Rivers, too, like the walker, unbutton their icy coats, and we see the dark bosoms of their channels in the midst of the ice. Again, in pools of melted snow, or where the river has risen, I look into clear, placid water, and see the russet grassy bottom in the sun….

As we sit in this wonderful air, many sounds — that of woodchopping, for one — come to our ears agreeably blunted or muffled, even like the drumming of a partridge, not sharp and rending as in winter and recently. If a partridge should drum in winter, probably it would not reverberate so softly through the wood and sound indefinitely far. Our voices, even, sound differently and betray the spring. We speak as in a house, in a warm apartment still, with relaxed muscles and softened voices. The voice, like a woodchuck in his burrow, is met and lapped in and encouraged by all genial and sunny influences. There may be heard now, perhaps, under south hillsides and the south sides of houses, a slight murmur of conversation, as of insects, out of doors.

These earliest spring days are peculiarly pleasant. We shall have no more of them for a year. I am apt to forget that we may have raw and blustering days a month hence. The combination of this delicious air, which you do not want to be warmer or softer, with the presence of ice and snow, you sitting on the bare russet portions, the south hillsides, of the earth, this is the charm of these days. It is the summer beginning to show itself like an old friend in the midst of winter. You ramble from one drier russet patch to another. These are your stages. You have the air and sun of summer, over snow and ice, and in some places even the rustling of dry leaves under your feet, as in Indian-summer days.

March 9, 1852

in Thoreau’s Journal:

These March winds, which make the woods roar and fill the world with life and bustle, appear to wake up the trees out of their winter sleep and excite the sap to flow. I have no doubt they serve some such use, as well as to hasten the  evaporation of the snow and water.

March 7, 1859

in Thoreau’s Journal:

There is no ripeness which is not, so to speak, something ultimate in itself, and not merely a perfected means to a higher end. In order to be ripe it must serve a transcendent use. The ripeness of a leaf, being perfected, leaves the tree at that point and never returns to it.
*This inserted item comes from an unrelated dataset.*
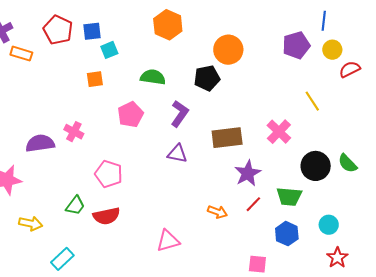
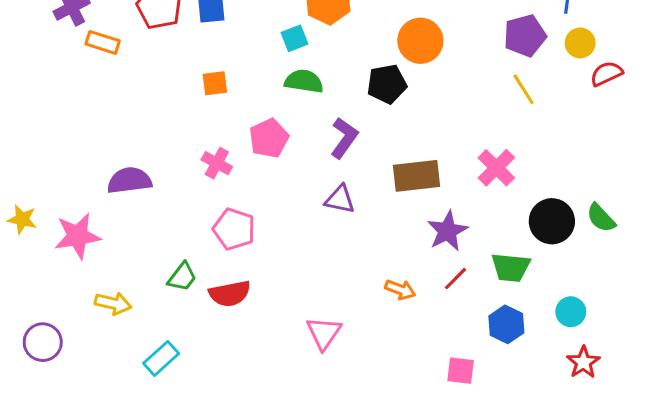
cyan square: (109, 50) -> (294, 38), moved
yellow line: (312, 101) -> (524, 89), moved
pink cross: (74, 132) -> (217, 163), moved
pink triangle: (168, 241) -> (324, 333), turned -40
It has nothing to do with any other fruit which the tree may bear, and only genius can pluck it. The fruit of a tree is neither in the seed nor in the full-grown tree, but it is simply the highest use to which it can be put.

March 5, 1857

in Thoreau’s Journal:

The lilac buds cannot have swolen any since the 25th of Feb– on ac. of the cold– On examining–they look as if they had felt the influence of the previous heat a little– There are narrow light green spaces laid bare along the edges of the brown scales–as if they had expanded so much.

March 4, 1854

in Thoreau’s Journal:

I find that the ice of Walden has melted or softened so much that I sink an inch or more at every step and hardly any where can I cut out a small cake the water collects so fast in hole. 

But at last in a harder & dryer place I succeeded— It was now 15 1/2 inches thick….

March 2, 1859

in Thoreau’s Journal:

We talk about spring as at hand before the end of February, and yet it will be two good months, one sixth part of the whole year, before we can go a-Maying.

There may be a whole month of solid and uninterrupted winter yet, plenty of ice and good sleighing. We may not even see the bare ground, and hardly any water; and yet we sit down and warm our spirits annual with the distant prospect of spring. 

March 1, 1855

in Thoreau’s Journal:

I did well to walk in the forenoon, the fresh and inspiring half of this bright day, for now, at mid-aftemoon, its brightness is dulled, and a fine stratus is spread over the sky.